Great post! I usually run into this problem at the most inopportune moments. The problem of deleting S3 buckets containing a large number of objects has plagued developers since S3 was released in 2006. Here are some notes from my own experience on the subject:

• For many use-cases using using the AWS cli is your easiest option (even if it takes longer). Go with aws s3 rm s3://mybucket --recursive if you don't have bucket versioning enabled or the script you provided is awesome for versioning enabled buckets!
• I have found it is potentially orders of magnitude faster to perform operations like this within AWS rather than on your personal computer. So setting up a temporary EC2 instance, or an ECS container, or your AWS compute du jour to run terraform destroy or the aws cli commands will often drastically reduce your delete time. I haven't personally tried it yet, but it looks like the new AWS CloudShell service would be a good zero-infrastructure option too.
• For the more extreme situations with many thousands of objects, setting up a lifecycle rule with a one day expiration is your easiest and cheapest option, that is if you can wait 2 days (one day before the latest objects can expire, one day until the lifecycle rule is evaluated at midnight). The caveat with this option though is if any objects are written to the bucket after you setup the lifecycle rule then you will need to ensure those objects are deleted before you can delete the bucket. This could mean you need wait even longer for those objects to expire, or you can use one of the other delete options to cleanup the strategies. To prevent this problem, in conjunction with the lifecycle policy you could also setup a bucket policy to prevent any further PutObject requests.
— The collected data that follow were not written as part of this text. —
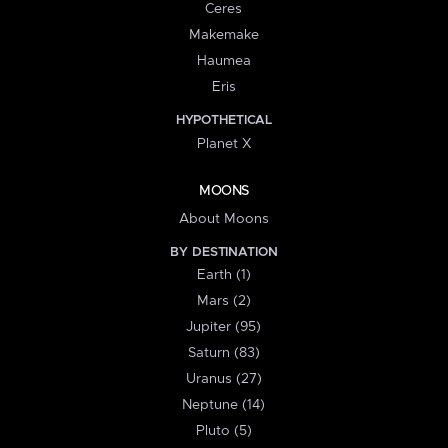
Ceres
Makemake
Haumea
Eris
HYPOTHETICAL
Planet X
MOONS
About Moons
BY DESTINATION
Earth (1)
Mars (2)
Jupiter (95)
Saturn (83)
Uranus (27)
Neptune (14)
Pluto (5)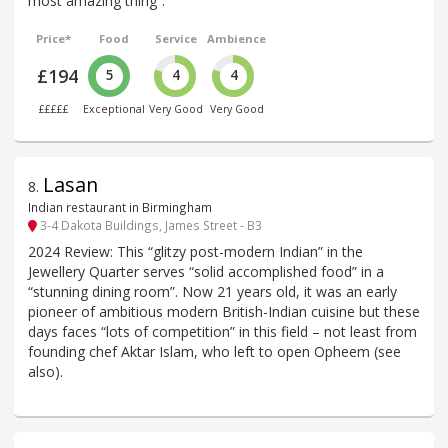
most amazing thing”.
Price*
Food
Service
Ambience
£194
5
4
4
£££££
Exceptional
Very Good
Very Good
Lasan
8
.
Indian restaurant in Birmingham
3-4 Dakota Buildings, James Street - B3
2024 Review: This “glitzy post-modern Indian” in the
Jewellery Quarter serves “solid accomplished food” in a
“stunning dining room”. Now 21 years old, it was an early
pioneer of ambitious modern British-Indian cuisine but these
days faces “lots of competition” in this field – not least from
founding chef Aktar Islam, who left to open Opheem (see
also).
• AWS released S3 Batch back in 2019 which allows you to perform large-scale batch operations on S3 objects. One could potentially use this service to batch-delete S3 objects, but this comes with two caveats. 1. S3 Batch does not have a native Delete operation so you would need to write a Lambda that can delete a S3 object and then use the LambdaInvoke operation within S3 Batch, and 2. S3 Batch requires you to provide a manifest of all S3 Objects you want to perform the batch operation on, so you would need to first setup a S3 Inventory report for your bucket which may take up to 24 hours to generate.